The interaction between ACMS and the enzyme-bound metal center was measured by EPR spectroscopy using Cu-containing ACMSD in the absence or presence of 3 equivalents of ACMS in the assay buffer. The EPR samples were obtained by mixing the protein solution with the substrate solution at 25 °C using a freeze-quenching apparatus, Update Instruments, System 1000. The reaction mixture was shot directly to an EPR tube and frozen in liquid nitrogen. The entire mixing and freezing process was completed in less than 5 seconds. In a parallel EPR experiment, the response of the addition of 3 equivalents of ACMS to copper sulfate was determined with the same buffer system. The same X-band EPR instrumentation is used as those previously described.1,25

Steady State Kinetics

The enzyme activity of the recombinant hACMSD was determined according to the procedures described in detail in earlier reports.1,25,26 Briefly, ACMS was generated from 3-hydroxyanthranilate by an enzymatic method.1 The ACMSD enzyme assay mixture contained 0 – 120 μM ACMS and an appropriate amount of ACMSD protein in 25 mM HEPES buffer, pH 7.0 with 5% glycerol. Specific activities were calculated from the initial velocities of ACMS decay monitored by the loss of absorption at 360 nm using an absorbance coefficient constant of 47,500 M−1cm−1 when the substrate concentration was equal to or lower than 20 μM, or at 320 nm using an absorbance coefficient constant of 9,600 M−1cm−1 when the substrate concentration was between 20 – 120 μM. In the enzyme concentration dependence assay, 800 μM Zn-hACMSD was diluted to 200 nM by the reaction buffer. The initial rate of the reaction was monitored from 1 to 240 min frequently in triplet after dilution: a saturated substrate concentration of 15 μM was used.

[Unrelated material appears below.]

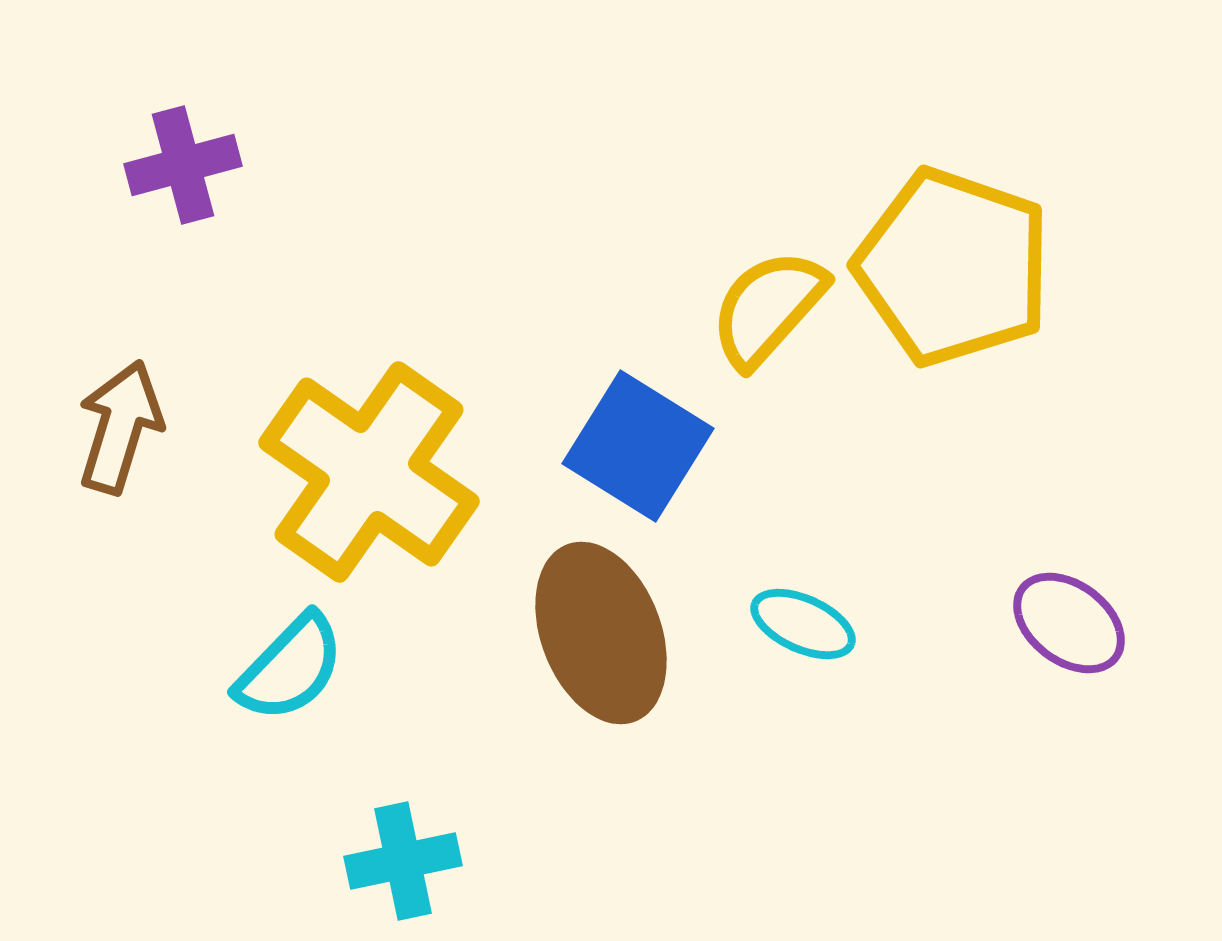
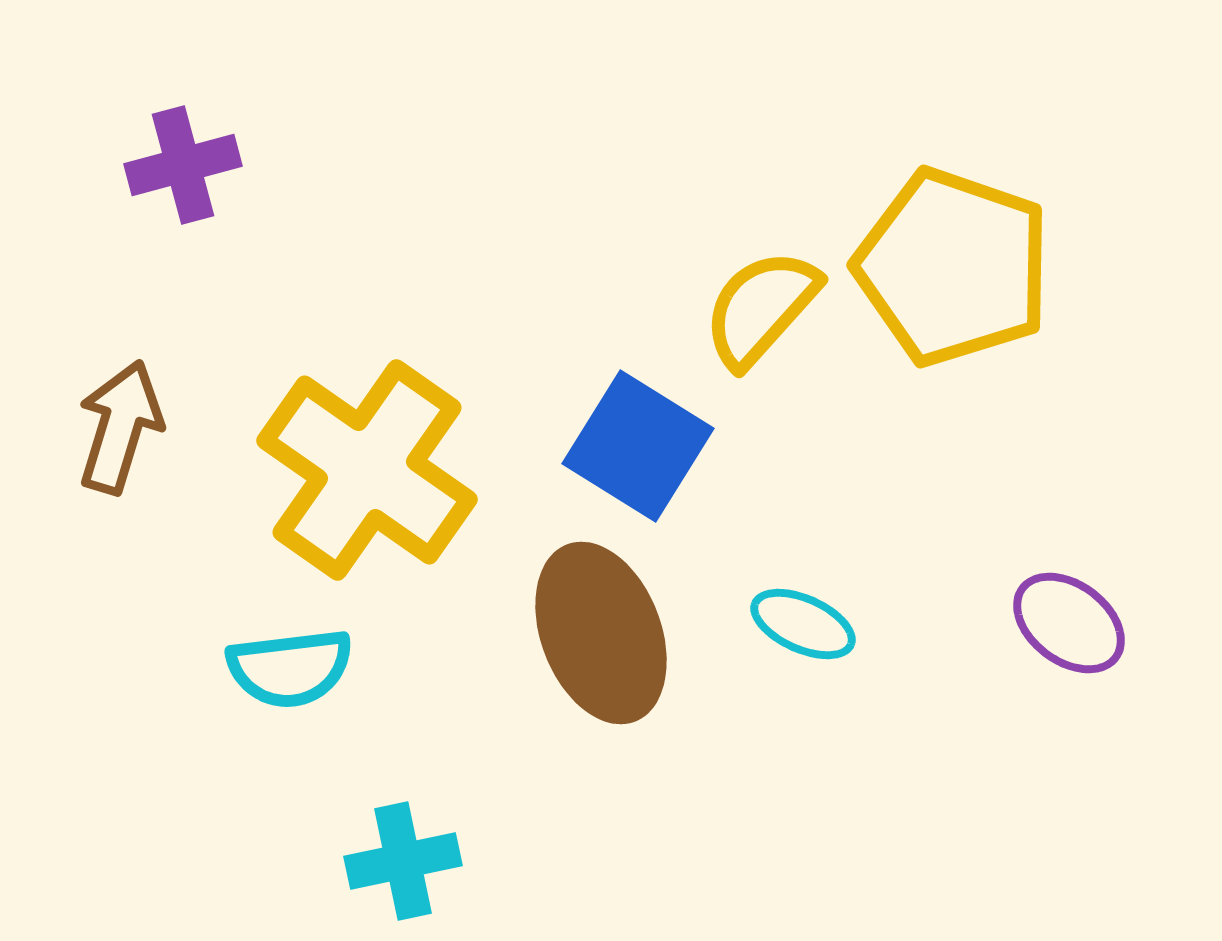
yellow semicircle: moved 7 px left
yellow cross: moved 2 px left, 2 px up
cyan semicircle: rotated 39 degrees clockwise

The inhibition pattern of pyridine-2,6-dicarboxylic acid (PDC) acting on hACMSD was obtained by determining the kcat and Km in the presence of varying concentrations of PDC (0, 20, 40, and 80 μM) in both buffer and substrate solution. Apparent Km values for each inhibitor concentration were plotted as a function of inhibitor concentration and inhibition is expressed as Ki values in micromolar (Ki = y-intercept/slope).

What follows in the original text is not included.